** Material supplied follows **
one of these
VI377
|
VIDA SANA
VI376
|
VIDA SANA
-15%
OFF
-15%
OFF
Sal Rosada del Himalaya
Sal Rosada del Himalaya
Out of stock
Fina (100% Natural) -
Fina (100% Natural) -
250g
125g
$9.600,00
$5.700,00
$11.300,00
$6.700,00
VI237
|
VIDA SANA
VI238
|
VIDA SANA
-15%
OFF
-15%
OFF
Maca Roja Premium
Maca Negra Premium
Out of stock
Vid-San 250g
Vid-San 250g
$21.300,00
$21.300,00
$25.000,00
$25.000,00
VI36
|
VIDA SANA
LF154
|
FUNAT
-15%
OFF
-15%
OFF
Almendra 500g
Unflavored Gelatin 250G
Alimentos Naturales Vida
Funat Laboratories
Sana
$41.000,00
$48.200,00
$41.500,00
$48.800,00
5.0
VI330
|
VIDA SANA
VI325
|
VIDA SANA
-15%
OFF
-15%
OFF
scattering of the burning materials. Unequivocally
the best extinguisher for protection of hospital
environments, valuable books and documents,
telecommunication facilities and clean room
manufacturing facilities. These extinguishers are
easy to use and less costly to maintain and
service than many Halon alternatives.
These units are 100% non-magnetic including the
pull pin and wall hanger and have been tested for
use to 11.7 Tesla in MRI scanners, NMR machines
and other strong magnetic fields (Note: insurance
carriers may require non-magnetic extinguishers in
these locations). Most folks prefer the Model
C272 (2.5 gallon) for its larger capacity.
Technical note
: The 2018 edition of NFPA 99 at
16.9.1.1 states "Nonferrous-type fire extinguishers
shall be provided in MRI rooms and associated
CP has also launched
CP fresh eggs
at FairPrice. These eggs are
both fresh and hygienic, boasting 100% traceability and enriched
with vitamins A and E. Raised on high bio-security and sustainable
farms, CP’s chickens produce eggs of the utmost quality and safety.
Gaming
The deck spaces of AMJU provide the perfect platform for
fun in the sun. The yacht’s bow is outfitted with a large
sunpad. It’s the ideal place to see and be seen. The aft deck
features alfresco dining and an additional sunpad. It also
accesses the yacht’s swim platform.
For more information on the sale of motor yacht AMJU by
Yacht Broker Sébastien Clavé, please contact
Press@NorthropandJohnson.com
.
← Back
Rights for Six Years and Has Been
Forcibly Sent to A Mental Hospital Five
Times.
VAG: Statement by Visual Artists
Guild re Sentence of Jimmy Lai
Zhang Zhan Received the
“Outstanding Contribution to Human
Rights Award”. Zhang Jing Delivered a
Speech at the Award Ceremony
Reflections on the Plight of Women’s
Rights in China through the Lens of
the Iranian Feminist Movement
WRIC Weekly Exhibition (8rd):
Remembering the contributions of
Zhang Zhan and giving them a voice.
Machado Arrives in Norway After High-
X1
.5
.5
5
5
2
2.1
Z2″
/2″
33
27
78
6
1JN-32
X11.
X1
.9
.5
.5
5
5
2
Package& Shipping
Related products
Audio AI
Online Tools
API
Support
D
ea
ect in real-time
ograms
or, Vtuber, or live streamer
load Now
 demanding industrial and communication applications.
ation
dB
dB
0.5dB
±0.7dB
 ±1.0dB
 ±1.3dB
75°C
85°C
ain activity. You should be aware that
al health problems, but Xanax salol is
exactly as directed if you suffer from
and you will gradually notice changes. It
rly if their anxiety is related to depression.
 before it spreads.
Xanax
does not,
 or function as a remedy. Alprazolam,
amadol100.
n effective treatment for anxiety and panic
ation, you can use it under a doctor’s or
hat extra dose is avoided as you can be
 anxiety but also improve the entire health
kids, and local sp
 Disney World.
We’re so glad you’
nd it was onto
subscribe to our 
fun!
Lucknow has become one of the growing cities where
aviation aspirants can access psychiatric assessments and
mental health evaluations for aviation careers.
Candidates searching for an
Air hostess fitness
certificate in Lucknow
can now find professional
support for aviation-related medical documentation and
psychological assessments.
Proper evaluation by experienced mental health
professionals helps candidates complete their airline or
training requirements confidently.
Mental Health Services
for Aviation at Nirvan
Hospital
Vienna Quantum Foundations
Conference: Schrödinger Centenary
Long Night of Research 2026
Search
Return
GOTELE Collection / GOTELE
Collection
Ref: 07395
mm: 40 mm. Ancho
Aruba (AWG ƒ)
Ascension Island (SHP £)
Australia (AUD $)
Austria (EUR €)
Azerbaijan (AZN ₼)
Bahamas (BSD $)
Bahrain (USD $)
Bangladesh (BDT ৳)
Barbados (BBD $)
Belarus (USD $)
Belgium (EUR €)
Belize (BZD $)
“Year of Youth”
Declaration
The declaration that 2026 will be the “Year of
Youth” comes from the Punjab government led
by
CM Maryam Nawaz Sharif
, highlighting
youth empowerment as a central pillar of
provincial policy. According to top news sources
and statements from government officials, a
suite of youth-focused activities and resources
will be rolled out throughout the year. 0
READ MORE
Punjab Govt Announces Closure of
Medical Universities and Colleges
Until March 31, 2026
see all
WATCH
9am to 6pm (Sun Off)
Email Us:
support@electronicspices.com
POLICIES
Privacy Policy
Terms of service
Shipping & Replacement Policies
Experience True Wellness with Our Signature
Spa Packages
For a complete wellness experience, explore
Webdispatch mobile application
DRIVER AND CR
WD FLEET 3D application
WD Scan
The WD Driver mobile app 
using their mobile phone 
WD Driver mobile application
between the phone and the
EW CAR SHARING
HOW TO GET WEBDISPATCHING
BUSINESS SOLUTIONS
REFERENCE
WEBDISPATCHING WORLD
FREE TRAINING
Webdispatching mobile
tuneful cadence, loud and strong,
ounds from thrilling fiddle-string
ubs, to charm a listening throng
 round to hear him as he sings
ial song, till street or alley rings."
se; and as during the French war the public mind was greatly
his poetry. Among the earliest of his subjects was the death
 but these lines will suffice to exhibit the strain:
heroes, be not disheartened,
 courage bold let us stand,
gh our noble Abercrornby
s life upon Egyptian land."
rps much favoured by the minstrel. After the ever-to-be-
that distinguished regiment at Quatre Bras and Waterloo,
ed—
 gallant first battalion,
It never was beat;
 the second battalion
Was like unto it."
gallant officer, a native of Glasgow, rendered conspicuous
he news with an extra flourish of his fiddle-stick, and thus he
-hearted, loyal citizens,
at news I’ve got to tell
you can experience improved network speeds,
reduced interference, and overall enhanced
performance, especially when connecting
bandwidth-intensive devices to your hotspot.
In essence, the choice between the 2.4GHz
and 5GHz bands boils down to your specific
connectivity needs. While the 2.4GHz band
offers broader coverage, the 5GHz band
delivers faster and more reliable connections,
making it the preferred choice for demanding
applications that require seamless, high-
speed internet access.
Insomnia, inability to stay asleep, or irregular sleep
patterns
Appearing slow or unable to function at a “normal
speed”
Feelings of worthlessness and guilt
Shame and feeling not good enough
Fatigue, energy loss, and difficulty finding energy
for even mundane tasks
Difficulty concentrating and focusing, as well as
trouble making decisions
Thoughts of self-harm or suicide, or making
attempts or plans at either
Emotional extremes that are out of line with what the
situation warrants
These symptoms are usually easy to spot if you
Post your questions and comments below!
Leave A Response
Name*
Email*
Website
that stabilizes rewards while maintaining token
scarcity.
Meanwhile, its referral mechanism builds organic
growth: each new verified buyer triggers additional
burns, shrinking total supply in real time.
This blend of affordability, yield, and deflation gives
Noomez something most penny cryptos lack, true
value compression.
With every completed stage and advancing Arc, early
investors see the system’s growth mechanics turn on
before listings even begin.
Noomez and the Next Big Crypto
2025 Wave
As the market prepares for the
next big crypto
** End of Material supplied **
_Exercise requirements_
Pick out all lines from the data above in which the word "function" appears.

_Reply_
 or function as a remedy. Alprazolam,
Appearing slow or unable to function at a “normal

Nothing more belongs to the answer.